A comparative study on microstructures and slag resistance of Al2O3–MgO castables with dense and lightweight aggregates

Lightweight Al₂O₃–MgO refractory castables were prepared using microporous corundum–spinel aggregate, which was fabricated using the Kirkendall effect. The physical properties, microstructure, thermal conductivity, and slag resistance of the castables were analyzed using X-ray diffractometry (XRD), scanning electron microscopy (SEM), and thermodynamic calculations. A comparative analysis was carried out between these findings and the corresponding ones for dense aggregates of Al₂O₃–MgO castables. Compared with dense aggregates, the reaction between microporous aggregate and matrix results in a smaller pore size in lightweight aggregate castables. The less soluble spinel in the microporous aggregate contributes to the reduced solubility of lightweight castables in slag, thus enhancing their corrosion resistance.
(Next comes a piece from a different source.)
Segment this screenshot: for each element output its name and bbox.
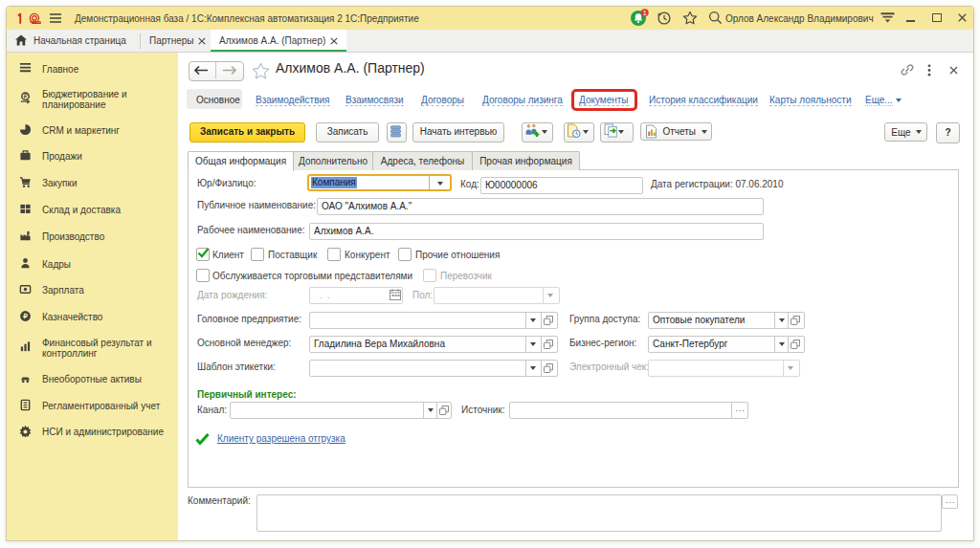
svg-text:₽: ₽ — [23, 312, 28, 320]
svg-text:₽: ₽ — [23, 93, 27, 99]
svg-text:1: 1 — [643, 10, 647, 16]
Porous aggregates could absorb more Fe²⁺/Mn²⁺ ions from slag than dense aggregates, resulting in an increased viscosity of the slag. This, combined with the small pore size of the matrix, contributes to the superior penetration resistance of the lightweight aggregates castable compared with the dense aggregates castable. Consequently, lightweight aggregate castables exhibit superior corrosion and penetration resistance compared with dense aggregate castables. In contrast to dense aggregates castables, lightweight aggregates castables exhibit a 16.3% reduction in bulk density, an 8.2% decrease in thermal conductivity, and a notable enhancement in slag corrosion resistance.